11 I make no claim for the originality of OOPh. Just as Ian Bogost has argued that Gary Winogrand can be read as object-oriented:
“Garry Winogrand made photographs of the things themselves. Lots of them […] His works are not commentaries, they are precisely the opposite. Garry Winogrand makes photographs not to capture what he sees, but to see what he will have captured. That’s what it means to take photographs to see what the world looks like in photographs […] It’s too hard for most viewers to take Winogrand’s project seriously, because they’re too busy looking for social commentary in his photographs to see them for what they are: pictures that help their viewers see things in pictures. The object-oriented ontology project is just as simple, yet still just as hard: to see things in pictures and everywhere else too. To see the world of things as things in a world, rather than our world, with things in it” ([NO STYLE for: Bogost 2011]).

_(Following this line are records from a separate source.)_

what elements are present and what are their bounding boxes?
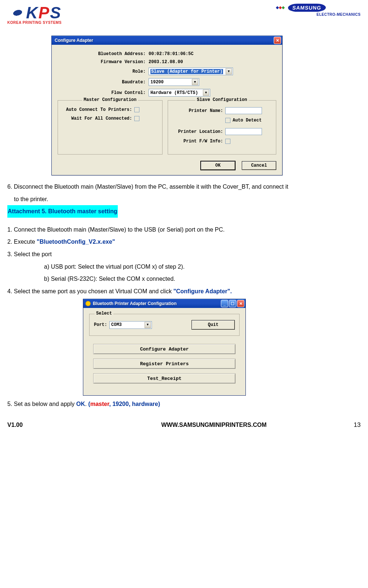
firmware-value: 2003.12.08.00 — [149, 59, 183, 65]
step-3: 3. Select the port — [7, 248, 361, 261]
baudrate-select-value: 19200 — [150, 80, 164, 85]
chevron-down-icon: ▼ — [145, 322, 151, 328]
printer-name-label: Printer Name: — [172, 108, 225, 113]
app-icon — [85, 301, 91, 306]
chevron-down-icon: ▼ — [203, 90, 209, 96]
samsung-logo: SAMSUNG ELECTRO-MECHANICS — [276, 4, 361, 17]
bt-address-value: 00:02:78:01:06:5C — [149, 51, 193, 57]
document-body: 6. Disconnect the Bluetooth main (Master… — [7, 181, 361, 297]
slave-config-legend: Slave Configuration — [196, 97, 249, 102]
bt-printer-adapter-window: Bluetooth Printer Adapter Configuration … — [83, 299, 246, 396]
minimize-icon[interactable]: _ — [221, 300, 228, 307]
printer-location-label: Printer Location: — [172, 129, 225, 134]
master-config-group: Master Configuration Auto Connect To Pri… — [58, 100, 163, 155]
step-5: 5. Set as below and apply OK. (master, 1… — [7, 398, 361, 410]
firmware-label: Firmware Version: — [58, 59, 149, 65]
configure-adapter-text: "Configure Adapter". — [173, 288, 232, 294]
slave-config-group: Slave Configuration Printer Name: Auto D… — [168, 100, 276, 155]
page-footer: V1.00 WWW.SAMSUNGMINIPRINTERS.COM 13 — [7, 421, 361, 429]
flowcontrol-select-value: Hardware (RTS/CTS) — [150, 90, 198, 95]
select-group: Select Port: COM3 ▼ Quit — [89, 314, 240, 336]
page-header: KPS KOREA PRINTING SYSTEMS SAMSUNG ELECT… — [7, 4, 361, 25]
kps-logo: KPS KOREA PRINTING SYSTEMS — [7, 4, 66, 25]
kps-tagline: KOREA PRINTING SYSTEMS — [7, 21, 66, 25]
flowcontrol-select[interactable]: Hardware (RTS/CTS) ▼ — [149, 89, 210, 97]
ok-button[interactable]: OK — [201, 161, 235, 170]
baudrate-select[interactable]: 19200 ▼ — [149, 78, 199, 86]
step-4: 4. Select the same port as you chosen at… — [7, 285, 361, 298]
quit-button[interactable]: Quit — [192, 320, 235, 330]
select-legend: Select — [95, 311, 113, 316]
port-label: Port: — [94, 322, 107, 327]
samsung-subtext: ELECTRO-MECHANICS — [317, 12, 361, 17]
ok-text: OK — [76, 401, 85, 407]
register-printers-button[interactable]: Register Printers — [93, 359, 236, 369]
chevron-down-icon: ▼ — [192, 79, 198, 85]
test-receipt-button[interactable]: Test_Receipt — [93, 373, 236, 384]
title-bar: Configure Adapter ✕ — [52, 36, 282, 45]
role-select[interactable]: Slave (Adapter for Printer) ▼ — [149, 68, 233, 75]
step-3a: a) USB port: Select the virtual port (CO… — [7, 261, 361, 273]
print-fwinfo-label: Print F/W Info: — [172, 139, 225, 144]
close-icon[interactable]: ✕ — [274, 37, 281, 44]
printer-name-input[interactable] — [225, 107, 262, 114]
chevron-down-icon: ▼ — [226, 68, 232, 75]
auto-connect-label: Auto Connect To Printers: — [62, 107, 134, 112]
exe-name: "BluetoothConfig_V2.x.exe" — [37, 239, 115, 245]
port-select[interactable]: COM3 ▼ — [109, 321, 152, 329]
auto-detect-label: Auto Detect — [233, 118, 262, 123]
configure-adapter-button[interactable]: Configure Adapter — [93, 344, 236, 354]
window-title: Configure Adapter — [55, 38, 93, 43]
printer-location-input[interactable] — [225, 128, 262, 135]
page-number: 13 — [354, 421, 361, 429]
role-select-value: Slave (Adapter for Printer) — [150, 69, 223, 74]
master-text: master — [90, 401, 109, 407]
auto-detect-checkbox[interactable] — [225, 118, 230, 123]
bt-address-label: Bluetooth Address: — [58, 51, 149, 57]
configure-adapter-window: Configure Adapter ✕ Bluetooth Address: 0… — [51, 36, 283, 175]
version-label: V1.00 — [7, 422, 23, 428]
auto-connect-checkbox[interactable] — [134, 107, 139, 112]
samsung-wordmark: SAMSUNG — [288, 4, 326, 12]
attachment-heading: Attachment 5. Bluetooth master setting — [7, 205, 118, 218]
master-config-legend: Master Configuration — [82, 97, 138, 102]
step-2: 2. Execute "BluetoothConfig_V2.x.exe" — [7, 236, 361, 248]
cancel-button[interactable]: Cancel — [242, 161, 276, 170]
title-bar: Bluetooth Printer Adapter Configuration … — [83, 299, 245, 308]
wait-all-checkbox[interactable] — [134, 116, 139, 121]
close-icon[interactable]: ✕ — [237, 300, 244, 307]
step-6: 6. Disconnect the Bluetooth main (Master… — [7, 181, 361, 193]
wait-all-label: Wait For All Connected: — [62, 116, 134, 121]
window-title: Bluetooth Printer Adapter Configuration — [93, 301, 176, 306]
print-fwinfo-checkbox[interactable] — [225, 139, 230, 144]
step-6-cont: to the printer. — [7, 193, 361, 206]
flowcontrol-label: Flow Control: — [58, 90, 149, 95]
footer-url: WWW.SAMSUNGMINIPRINTERS.COM — [161, 422, 266, 428]
step-3b: b) Serial (RS-232C): Select the COM x co… — [7, 273, 361, 285]
step-1: 1. Connect the Bluetooth main (Master/Sl… — [7, 224, 361, 236]
port-select-value: COM3 — [111, 322, 122, 327]
baudrate-label: Baudrate: — [58, 80, 149, 85]
maximize-icon[interactable]: ☐ — [229, 300, 236, 307]
role-label: Role: — [58, 69, 149, 74]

I would argue that Robert Frank seminal odyssey (2008) is a picture of American objects (hats, cigars, flags, jukeboxes and of course cars as Iain Sinclair discusses in The Genius of Photography (Kirby 1996)). The Americans is a nested work. The objects in the coffee-bar or on the street are connected within other objects. The sousaphone-object, the flag-object and the ‘Adlai’-badge-object connect as object within the parade-object. There is no decisive object, no punctum driving the story or the meaning. These object connect again and again with Frank within his camera-object, with me-as-object within my book object. These connection are not located in some external realm of signification or practice but within objects that are themselves actants reconnecting within other objects.
12 As with all software, to talk of the Hipstamatic App as an object is to talk of a nested object or what Timothy Morton would call a ‘hyperobject’. The App includes many software and protocol objects connecting within the App object. I refer to the Hipstamatic object as shorthand.
13 In some ways this randomness echoed what happened with chemical photography when one never quite knew what the lab’s chemical objects or printer objects would do to/with your latent image. Sometimes getting the prints/slides back was a similar surprise. Hipstamatic plays with this memory in its device of forcing the user wait as the ‘print’ ‘develops’.